La estancia pareció venirse abajo debido al clamor de las voces. El juez Driscoll tuvo que dar de nuevo unos golpes con el martillo, diciendo cada vez más alto: «¡Orden en la sala!». Los únicos que se habían quedado sin palabras eran los cuatro ingleses y Rhiannon. No parecían capaces de reaccionar, y lo mismo le ocurría a Ailish.

—Gracias, señorita Lawless. Su testimonio, desde luego, ha sido… concluyente —dijo el señor Tyrell en un tono más suave. Se volvió hacia Driscoll—. Ya lo ha oído, señoría; todos lo han hecho. Nadie en esta sala puede seguir teniendo dudas sobre lo que sucedió.

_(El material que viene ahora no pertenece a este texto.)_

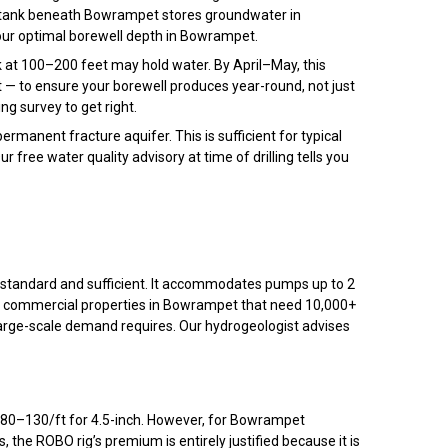
 tank beneath Bowrampet stores groundwater in
 your optimal borewell depth in Bowrampet.
at 100–200 feet may hold water. By April–May, this
— to ensure your borewell produces year-round, not just
ng survey to get right.
manent fracture aquifer. This is sufficient for typical
Our free water quality advisory at time of drilling tells you
s standard and sufficient. It accommodates pumps up to 2
nd commercial properties in Bowrampet that need 10,000+
 large-scale demand requires. Our hydrogeologist advises
₹80–₹130/ft for 4.5-inch. However, for Bowrampet
s, the ROBO rig’s premium is entirely justified because it is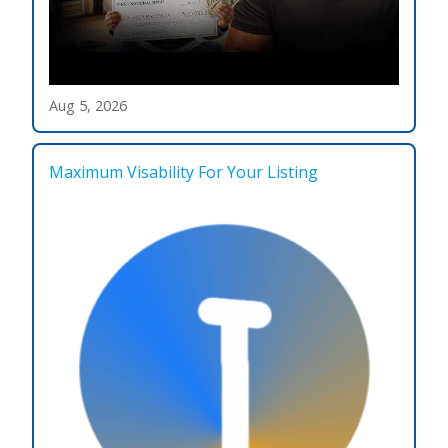
Aug 5, 2026
Maximum Visability For Your Listing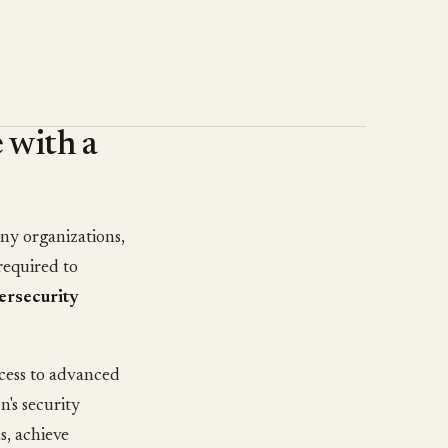
 with a
ny organizations,
required to
ersecurity
ccess to advanced
n's security
s, achieve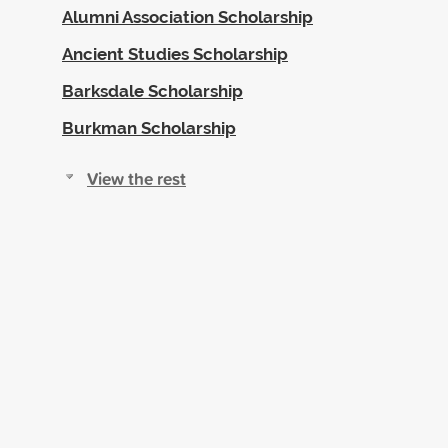
Alumni Association Scholarship
Ancient Studies Scholarship
Barksdale Scholarship
Burkman Scholarship
View the rest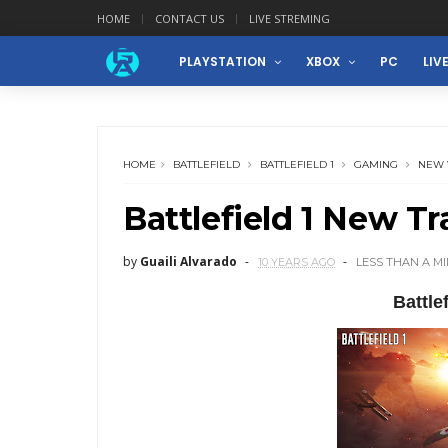
HOME
CONTACT US
LIVE STREMING
PLAYSTATION
XBOX
PC
LIV
HOME
BATTLEFIELD
BATTLEFIELD 1
GAMING
NEW 
Battlefield 1 New Tra
by
Guaili Alvarado
10 YEARS AGO
LESS THAN A M
Battle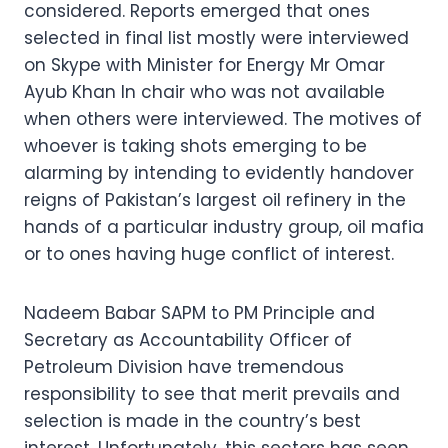
considered. Reports emerged that ones
selected in final list mostly were interviewed
on Skype with Minister for Energy Mr Omar
Ayub Khan In chair who was not available
when others were interviewed. The motives of
whoever is taking shots emerging to be
alarming by intending to evidently handover
reigns of Pakistan’s largest oil refinery in the
hands of a particular industry group, oil mafia
or to ones having huge conflict of interest.
Nadeem Babar SAPM to PM Principle and
Secretary as Accountability Officer of
Petroleum Division have tremendous
responsibility to see that merit prevails and
selection is made in the country’s best
interest. Unfortunately, this sectors has seen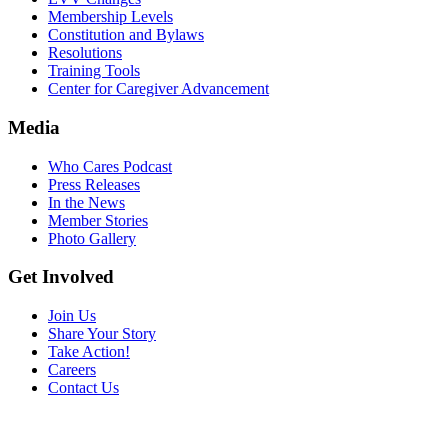
Membership Levels
Constitution and Bylaws
Resolutions
Training Tools
Center for Caregiver Advancement
Media
Who Cares Podcast
Press Releases
In the News
Member Stories
Photo Gallery
Get Involved
Join Us
Share Your Story
Take Action!
Careers
Contact Us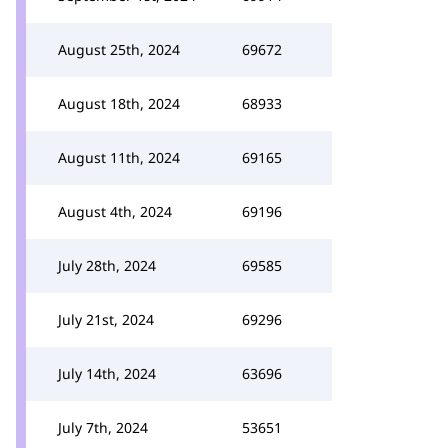
August 25th, 2024
69672
August 18th, 2024
68933
August 11th, 2024
69165
August 4th, 2024
69196
July 28th, 2024
69585
July 21st, 2024
69296
July 14th, 2024
63696
July 7th, 2024
53651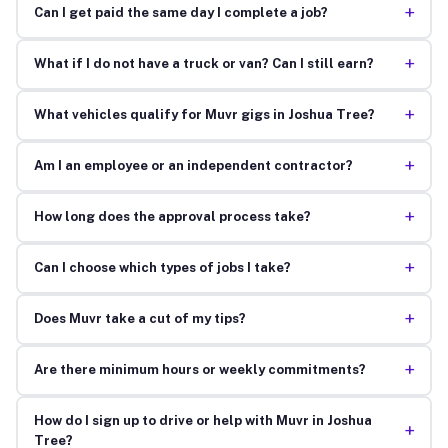
+
Can I get paid the same day I complete a job?
+
What if I do not have a truck or van? Can I still earn?
+
What vehicles qualify for Muvr gigs in Joshua Tree?
+
Am I an employee or an independent contractor?
+
How long does the approval process take?
+
Can I choose which types of jobs I take?
+
Does Muvr take a cut of my tips?
+
Are there minimum hours or weekly commitments?
How do I sign up to drive or help with Muvr in Joshua
+
Tree?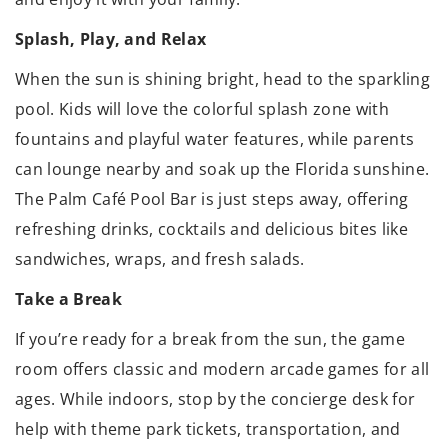
Splash, Play, and Relax
When the sun is shining bright, head to the sparkling
pool. Kids will love the colorful splash zone with
fountains and playful water features, while parents
can lounge nearby and soak up the Florida sunshine.
The Palm Café Pool Bar is just steps away, offering
refreshing drinks, cocktails and delicious bites like
sandwiches, wraps, and fresh salads.
Take a Break
If you’re ready for a break from the sun, the game
room offers classic and modern arcade games for all
ages. While indoors, stop by the concierge desk for
help with theme park tickets, transportation, and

—Desde luego que no —corroboró el juez—. La verdad siempre sale a la luz. Siempre.

Llegó el momento en que los miembros del jurado tuvieron que retirarse durante unos minutos para deliberar, aunque a nadie le sorprendió que tardaran tan poco. Ailish se puso tan pálida como una muerta cuando cinco minutos más tarde los vieron regresar uno a uno a la sala, con el juez Driscoll ocupando de nuevo su asiento. Jemima se había apresurado a abandonar el estrado en cuanto Tyrell anunció que no haría más preguntas.

—¿Han llegado a un veredicto, caballeros? —les preguntó un funcionario. El único miembro del jurado que se había quedado en pie afirmó que así era, de modo que siguió diciendo—: ¿Declaran a la acusada culpable o inocente del asesinato de Reginald Archer?

Un espasmo pareció recorrer el cuerpo de Rhiannon al escuchar el «culpable» que salió de los labios del representante del jurado, seguido de inmediato por una barahúnda de gritos que amenazó con derribar las columnas que sostenían el techo de la sala. Sin hacer el menor caso a la conmoción que se acababa de crear, el juez Driscoll aceptó el birrete negro que le tendía uno de los funcionarios para colocárselo encima de la peluca.

—Escuche la acusada. El jurado la ha condenado por un crimen atroz para el que no existe perdón posible ni en el cielo ni en la tierra. Demos gracias a Dios Nuestro Señor por habernos permitido esclarecer las circunstancias en las que llevó a cabo semejante acto de maldad. Y para que sirva de escarmiento público —añadió elevando aún más la voz por encima del rugido que se había desatado— la condeno a colgar de la horca hasta morir ante la prisión de Kilmainham mañana a las doce del mediodía. Que Dios se apiade, si puede, de su pobre alma.